Et en nombre de partenaires ?
En fait, le nombre de partenaires, c’est assez intéressant. Quand je travaillais à la Ligue de football professionnel, on avait fait une étude: en France, la moyenne des clubs était de seize partenaires, dont sept sur leurs équipements, alors qu’en Allemagne, ils avaient vingt-trois ou vingt-quatre partenaires, dont trois sur leurs équipements. Et donc augmenter le nombre de partenaires, oui, mais pas sur les équipements. Car ce qui est rare est cher. Nous, on est persuadé que ça a plus de valeur d’avoir un sponsor unique sur l’avant d’un maillot que quatre qui se le partagent. Et donc l’idée, c’est d’être beaucoup plus créatifs dans les concepts que l’on développe pour nos sponsors afin de leur permettre de bénéficier de leur partenariat, d’avoir un retour sur investissement, mais sans forcément être présents sur nos équipements.
Où en est l’idée de naming du Stadium de Toulouse ?

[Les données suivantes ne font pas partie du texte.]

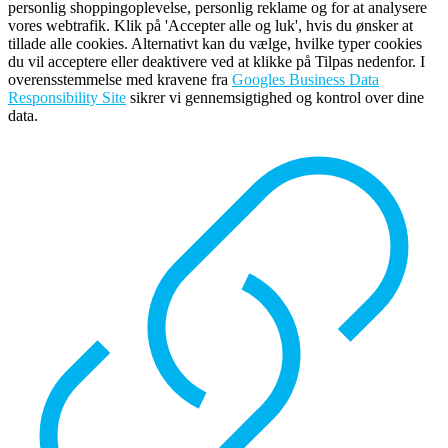
personlig shoppingoplevelse, personlig reklame og for at analysere
vores webtrafik. Klik på 'Accepter alle og luk', hvis du ønsker at
tillade alle cookies. Alternativt kan du vælge, hvilke typer cookies
du vil acceptere eller deaktivere ved at klikke på Tilpas nedenfor. I
overensstemmelse med kravene fra
Googles Business Data
Responsibility Site
sikrer vi gennemsigtighed og kontrol over dine
data.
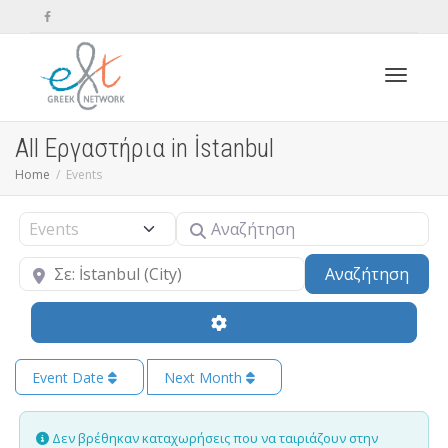
Toggle n
All Εργαστήρια in İstanbul
Home
Events
Αναζήτηση
Select search type
Κοντά
Sear
Αναζήτηση
Event Date
Next Month
Δεν βρέθηκαν καταχωρήσεις που να ταιριάζουν στην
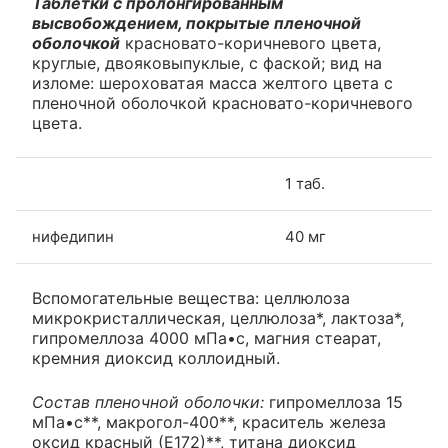
Таблетки с пролонгированным
высвобождением, покрытые пленочной
оболочкой
красновато-коричневого цвета,
круглые, двояковыпуклые, с фаской; вид на
изломе: шероховатая масса желтого цвета с
пленочной оболочкой красновато-коричневого
цвета.
1 таб.
нифедипин
40 мг
Вспомогательные вещества: целлюлоза
микрокристаллическая, целлюлоза*, лактоза*,
гипромеллоза 4000 мПа•с, магния стеарат,
кремния диоксид коллоидный.
Состав пленочной оболочки:
гипромеллоза 15
мПа•с**, макрогол-400**, краситель железа
оксид красный (Е172)**, титана диоксид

C’est un dossier qui est permanent chez nous. Maintenant, on sait aussi qu’on ne le bradera pas. Cela a une certaine valeur. Donc tant qu’on n’aura pas quelqu’un qui ne mettra pas cet argent sur la table, on ne le signera pas. On a deux, trois sociétés qui sont en discussion avec nous, mais on n’est pas (il s’arrête)… À un moment, il faut déjà sécuriser les bases. Les fondations doivent être solides pour construire le toit de la maison. Et le Stadium, son sponsor "titre", le toit, va être un endroit d’expression important. Et il se trouve qu’il est en réfection et que ce sera fini l’été prochain. Donc jusqu’à l’été prochain, on est tranquille…
Et après ?
On a de vrais projets, de vraies ambitions. On veut doter le club de vraies infrastructures. On veut évoluer sur l’exploitation du stade. On a une ambition, forte, qui se traduira, dans les années à venir par l’idée de mettre le Toulouse Football Club parmi les grands clubs français.